CCM News CCM Slideshows Faculty Fanfare Student Salutes
Very Dumb Kids

CCM Presents Free Workshop Production of Gracie Gardner’s ‘Very Dumb Kids’

Gracie Gardner

New York playwright Gracie Gardner, commissioned to write ‘Very Dumb Kids.’

CCM’s Studio Series comes to a dramatic conclusion with a workshop production of Very Dumb Kids (formerly titled The Great Majority) by rising New York playwright Gracie Gardner. We invite you to join us Thursday, April 21 – Saturday, April 23 in the Cohen Family Studio Theater for a sneak-peek at this developing drama, which is part of CCM’s new play commissioning initiative.
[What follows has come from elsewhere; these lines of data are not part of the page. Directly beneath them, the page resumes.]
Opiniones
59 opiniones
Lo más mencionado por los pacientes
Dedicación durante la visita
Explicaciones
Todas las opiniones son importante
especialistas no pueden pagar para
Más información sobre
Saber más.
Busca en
Assistant Professor of Drama Brant Russell directs.

One of the perks of producing a work-in-progress play is observing it evolve over time. Since its genesis, the title of this play has changed from The Great Majority to Very Dumb Kids. According to Gardner, she referred to the production as “the play about the very dumb kids” for quite some time, so this title change was a natural result of the creative process.

This action-packed drama tells the tale of an adventurous woman named Sarah who is tragically murdered while working as a correspondent in New Delhi. While Sarah was busy confronting the world, her college friends sat calmly at home in the U.S., streaming TV shows on the internet and peddling their esoteric skill sets. One year after her funeral, Sarah’s friends meet for their annual Fourth of July reunion.

The play explores entitlement and its effects are on the disenfranchised as well as the privileged in the millennial era. How can we live responsibly in an irresponsible universe?

Very Dumb Kids is the inaugural production of CCM Drama’s new play-commissioning initiative, which focuses on plays that speak to the unique experience of being young in America. The plays, written for and about our students, will enrapture a new generation of artists and audiences. They will go on to be produced by educational institutions and professional theatre companies all over the country to expand CCM’s reach and reputation as a preeminent institution for the performing arts. And you will be able to say you were there when it all started!

We invite you to join us April 21-23 for the workshop production of Very Dumb Kids and ask you to return next year for the full production!

Performance Times

  • 8 p.m. Thursday, April 21
  • 8 p.m. Friday, April 22
  • 2 and 8 p.m. Saturday, April 23

Location
Cohen Family Studio Theater, CCM Village
University of Cincinnati

Reserving Tickets
Admission to Very Dumb Kids is free but reservations are required.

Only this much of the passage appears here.